複数の化合物に共通する特性の立体配置を自動的に検出してファーマコフォアモデルを構築できます。活性/不活性の情報を追加することで、分類能の高いフィーチャーやファーマコフォアを選抜できます。

Pharmacophore Consensus
化合物の重ね合わせから共通する特性を対話的に抽出してファーマコフォアモデルを構築します。Flexible Alignmentの重ね合わせ結果や、共通部分構造などでアラインメントされたデータベース中の分子から、重なり合いの良い特性を自動的に抽出します。

Pharmacophore Elucidation
複数の活性化合物について配座解析を行い、それぞれの配座から得られるフィーチャーを基準に分子を重ねあわせることで妥当なファーマコフォアモデルを構築します。

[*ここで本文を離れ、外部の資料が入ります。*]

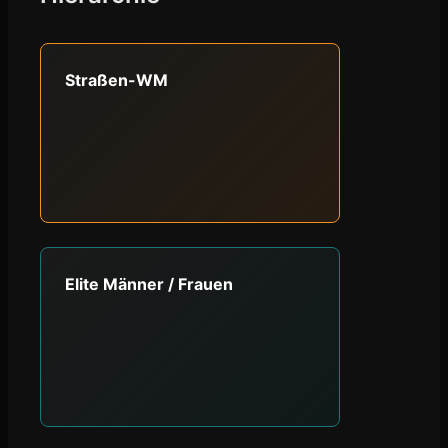
Straßen-WM
Elite Männer / Frauen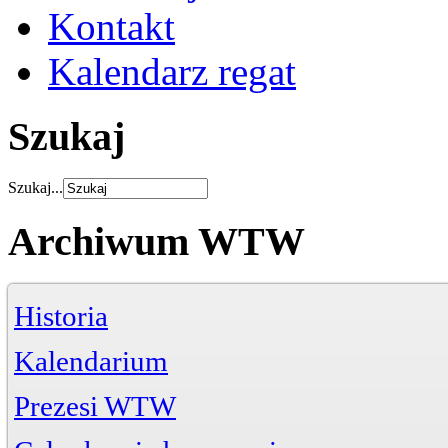
Kontakt
Kalendarz regat
Szukaj
Szukaj...
Archiwum WTW
Historia
Kalendarium
Prezesi WTW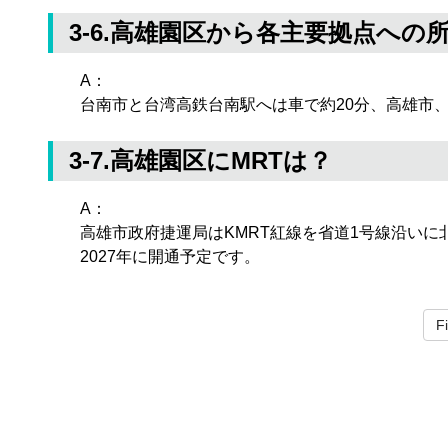
3-6.高雄園区から各主要拠点への
A：
台南市と台湾高鉄台南駅へは車で約20分、高雄市
3-7.高雄園区にMRTは？
A：
高雄市政府捷運局はKMRT紅線を省道1号線沿い
2027年に開通予定です。
Fi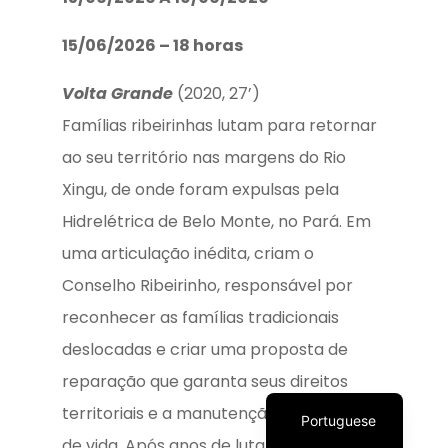
15/06/2026 – 18 horas
Volta Grande
(2020, 27’)
Famílias ribeirinhas lutam para retornar
ao seu território nas margens do Rio
Xingu, de onde foram expulsas pela
Hidrelétrica de Belo Monte, no Pará. Em
uma articulação inédita, criam o
Conselho Ribeirinho, responsável por
reconhecer as famílias tradicionais
deslocadas e criar uma proposta de
reparação que garanta seus direitos
Quero Doar
territoriais e a manutenção de seu modo
Portuguese
de vida. Após anos de luta, os ribeirinhos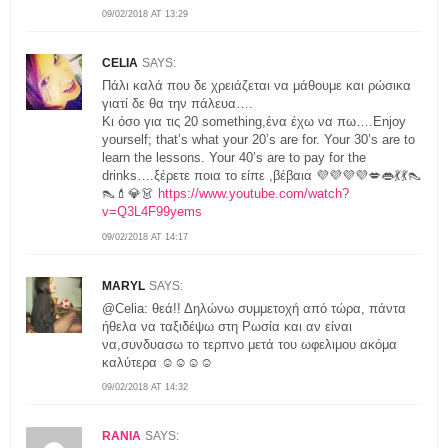
09/02/2018 AT 13:29
CELIA
SAYS:
Πάλι καλά που δε χρειάζεται να μάθουμε και ρώσικα
γιατί δε θα την πάλευα….
Kι όσο για τις 20 something,ένα έχω να πω….Enjoy
yourself; that’s what your 20’s are for. Your 30’s are to
learn the lessons. Your 40’s are to pay for the
drinks….ξέρετε ποια το είπε ,βέβαια 💜💜💜💜💋👄💃💃👠
👠💄💎👗
https://www.youtube.com/watch?
v=Q3L4F99yems
09/02/2018 AT 14:17
MARYL
SAYS:
@Celia: θεά!! Δηλώνω συμμετοχή από τώρα, πάντα
ήθελα να ταξιδέψω στη Ρωσία και αν είναι
να,συνδυασω το τερπνο μετά του ωφελιμου ακόμα
καλύτερα ☺☺☺☺
09/02/2018 AT 14:32
RANIA
SAYS: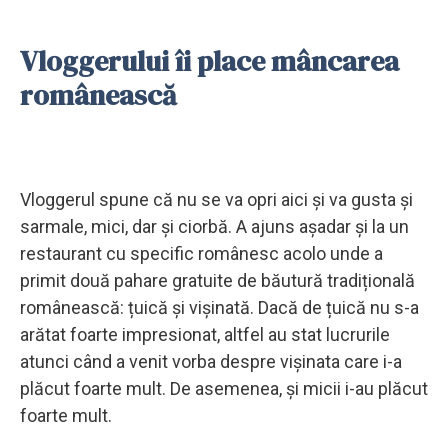
Vloggerului îi place mâncarea
românească
Vloggerul spune că nu se va opri aici și va gusta și
sarmale, mici, dar și ciorbă. A ajuns așadar și la un
restaurant cu specific românesc acolo unde a
primit două pahare gratuite de băutură tradițională
românească: țuică și vișinată. Dacă de țuică nu s-a
arătat foarte impresionat, altfel au stat lucrurile
atunci când a venit vorba despre vișinata care i-a
plăcut foarte mult. De asemenea, și micii i-au plăcut
foarte mult.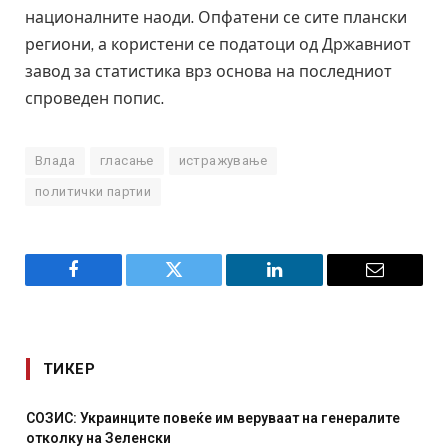
националните наоди. Опфатени се сите плански
региони, а користени се податоци од Државниот
завод за статистика врз основа на последниот
спроведен попис.
Влада
гласање
истражување
политички партии
Facebook
Twitter
LinkedIn
Email
ТИКЕР
СОЗИС: Украинците повеќе им веруваат на генералите
отколку на Зеленски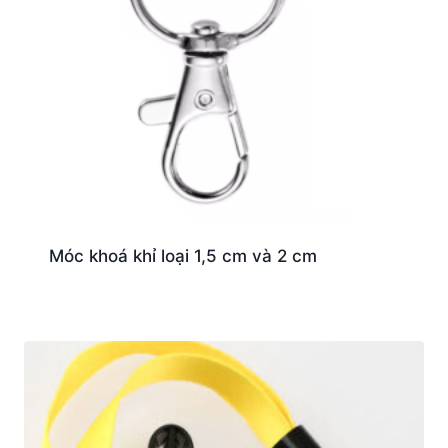
Móc khoá khỉ loại 1,5 cm và 2 cm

重ね合わせから抽出された共通特性に基づくファーマコフォア

ファーマコフォア検索

ファーマコフォアモデルを満足する化合物を配座解析データベースから高速に検索します。検索条件として、ファーマコフォアモデルの部分一致や必須フィーチャーなど条件指定が可能です。検索結果はファーマコフォアモデルに重なった座標配置で保存できます。

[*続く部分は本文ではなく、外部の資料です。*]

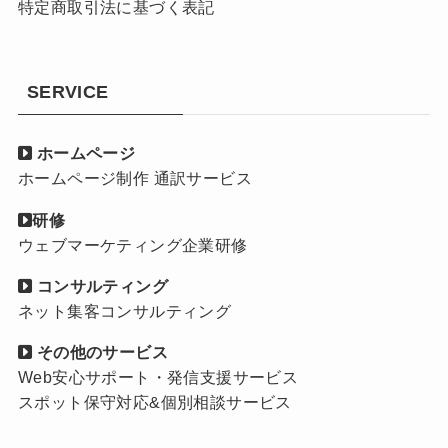
特定商取引法に基づく表記
SERVICE
ホームページ
ホームページ制作 通訳サービス
研修
ウェブマーケティング企業研修
コンサルティング
ネット集客コンサルティング
その他のサービス
Web安心サポート・発信支援サービス
スポット保守対応&個別相談サービス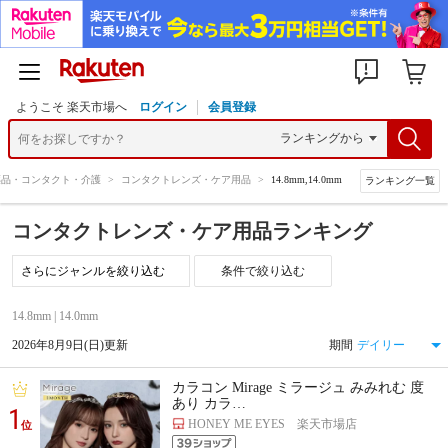
ようこそ 楽天市場へ
ログイン
会員登録
薬品・コンタクト・介護
>
コンタクトレンズ・ケア用品
>
14.8mm,14.0mm
ランキング一覧
コンタクトレンズ・ケア用品ランキング
条件で絞り込む
14.8mm | 14.0mm
2026年8月9日(日)更新
期間
カラコン Mirage ミラージュ みみれむ 度
あり カラ…
1
HONEY ME EYES 楽天市場店
位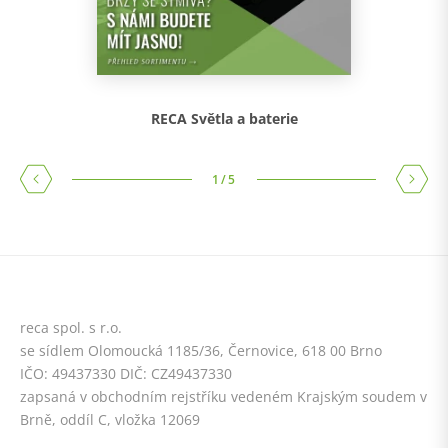
RECA Světla a baterie
1
/
5
reca spol. s r.o.
se sídlem Olomoucká 1185/36, Černovice, 618 00 Brno
IČO: 49437330 DIČ: CZ49437330
zapsaná v obchodním rejstříku vedeném Krajským soudem v
Brně, oddíl C, vložka 12069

データベース検索に使うクエリには一致度の条件を設定するパラメータがあり、全ての官能基を一致させるだけでなく、部分的に重なる化合物を検出するオプションを選択することもできます。サイズの大きなデータベースを他のユーザーと共有するため、共有サーバーにデータベースを集約し、検索ジョブを共有サーバーで行い、検索結果の閲覧をローカルマシンのMOEで行うことができます。

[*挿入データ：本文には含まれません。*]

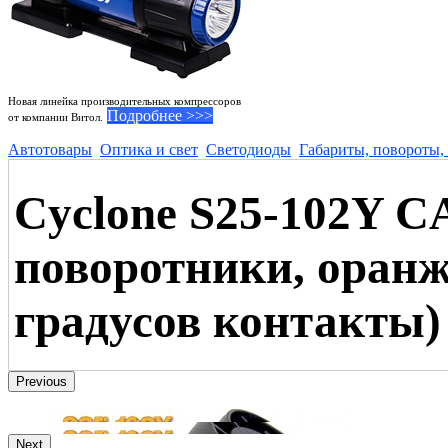
Новая линейка производительных компрессоров
Подробнее >>>
от компании Витол.
Автотовары
Оптика и свет
Светодиоды
Габариты, повороты,
Cyclone S25-102Y CA
поворотники, оранж
градусов контакты)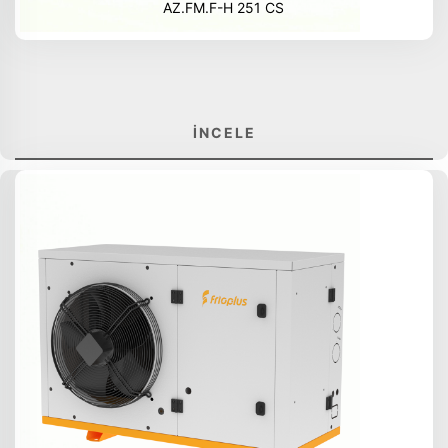
AZ.FM.F-H 251 CS
İNCELE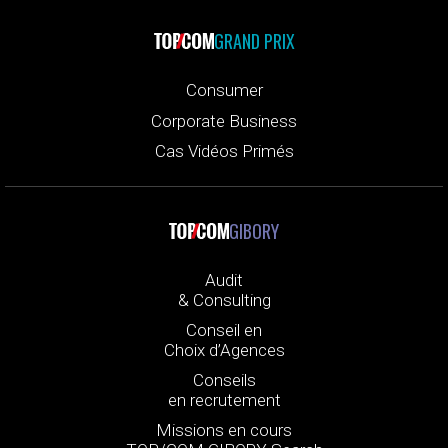
GRAND PRIX
Consumer
Corporate Business
Cas Vidéos Primés
GIBORY
Audit
& Consulting
Conseil en
Choix d’Agences
Conseils
en recrutement
Missions en cours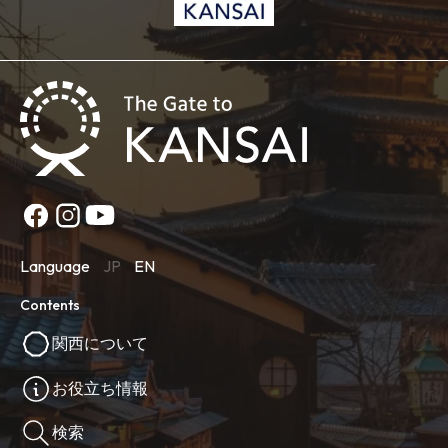
Language
JP
EN
Contents
関西について
お役立ち情報
検索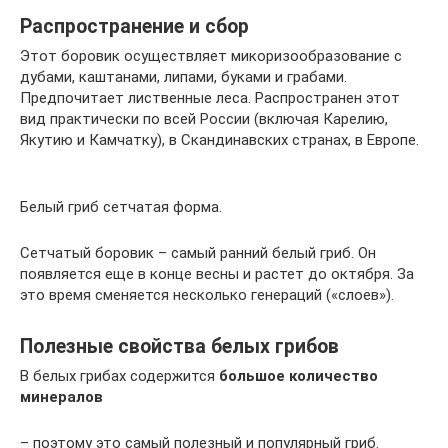
Распространение и сбор
Этот боровик осуществляет микоризообразование с
дубами, каштанами, липами, буками и грабами.
Предпочитает лиственные леса. Распространен этот
вид практически по всей России (включая Карелию,
Якутию и Камчатку), в Скандинавских странах, в Европе.
Белый гриб сетчатая форма.
Сетчатый боровик – самый ранний белый гриб. Он
появляется еще в конце весны и растет до октября. За
это время сменяется несколько генераций («слоев»).
Полезные свойства белых грибов
В белых грибах содержится
большое количество
минералов
– поэтому это самый полезный и популярный гриб.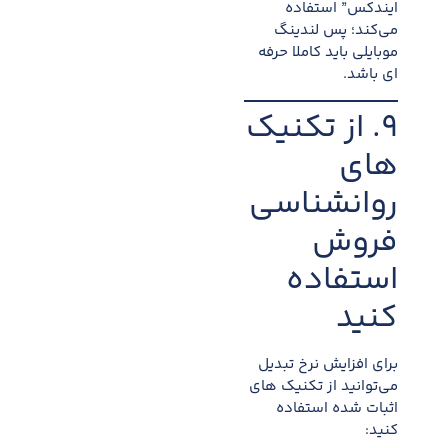
ایندکس” استفاده
می‌کند؛ پس لندینگ
موبایلی باید کاملا حرفه
ای باشد.
۹. از تکنیک
های
روانشناسی
فروش
استفاده
کنید
برای افزایش نرخ تبدیل
می‌توانید از تکنیک های
اثبات شده استفاده
کنید: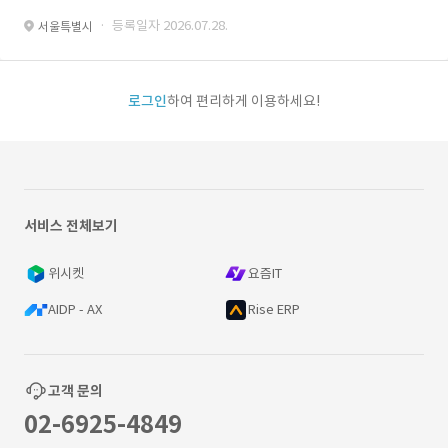
· 등록일자 2026.07.28.
서울특별시
로그인
하여 편리하게 이용하세요!
서비스 전체보기
위시켓
요즘IT
AIDP - AX
Rise ERP
고객 문의
02-6925-4849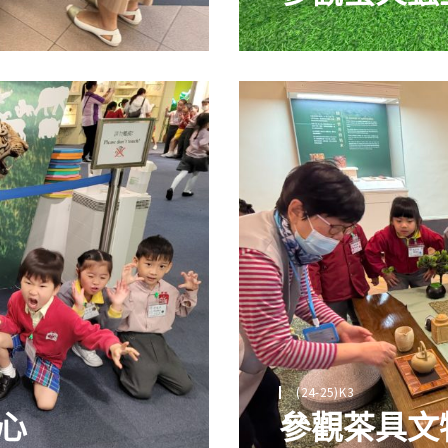
(24-25)K3
心
參觀茶具文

拡張ヒュッケル法を用いて、水素結合ドナー性やアクセプター性の強度や、水素結合エネルギーの閾値を設けた検索も可能です。
ファーマコフォア検索結果

リードライク化合物データベース(低分子配座解析データベース)

35以上の試薬提供会社のカタログから収集したlead-like化合物の配座解析データベースが付属します。ファーマコフォア検索を用いたスクリーニングが可能です。データは約65万化合物で1分子当たり平均70配座、全体で4500万以上の配座が収録されています。

高速配座解析

ファーマコフォア検索では、フィーチャーの3次元配置が適合する化合物を検索するため、あらかじめ化合物の配座を計算しておく必要があります。Conformation Importは、化合物をフラグメントに分割し、各フラグメントについて配座解析を行い、それらのフラグメント配座を結合することで化合物の安定配座を高速に発生させます。さらに、塩・溶媒などの削除、Lipinski rule(分子量、logP、水素結合供与体・受容体数など)のような分子フィルターを適用することで、試薬カタログ等のデータをそのまま使用して、簡単に目的とするデータベースを作成することが可能です。
MOEに付属しているデータベースとして、化合物カタログなどから収集しConformation Importにより計算された約65万件のリードライク化合物(約4500万配座)の配座解析データベースを提供しています。

医薬品設計におけるファーマコフォアモデルの活用

ファーマコフォアモデルは、従来から行われている化合物ライブラリーの検索、ドッキングおよびフラグメントベースの薬物設計におけるフィルター、およびリガンド配置の拘束に使用することができます。ファーマコフォアモデルファイルは、QSARおよびフィンガープリントモデルと組み合わせてユーザー定義のコンセンサスモデルを作成できます。
医薬品設計におけるファーマコフォアモデルの活用

ファーマコフォアモデルを利用した拘束

ドッキングシミュレーションやフラグメントベースの分子設計において、重要な相互作用や官能基の位置を拘束するためにファーマコフォアモデルを利用できます。膨大な候補構造の中から、適切なリガンド候補構造の絞り込みに役立ちます。
ファーマコフォアモデルを利用した拘束
母核構造置換のためのファーマコフォアモデル。EGFRのヒンジ領域との水素結合を形成する母核構造を探索可能。

PLIFによるファーマコフォアの作成

複数の複合体構造からPLIF (Protein Ligand Interaction Fingerprint, PLIF)を作成し、各々のリガンド-受容体相互作用を満足させるファーマコフォアモデルの自動抽出ができます。
PLIFによるファーマコフォアの作成
CDK2の複数のリガンド-受容体相互作用パターンに基づくファーマコフォアモデルの作成。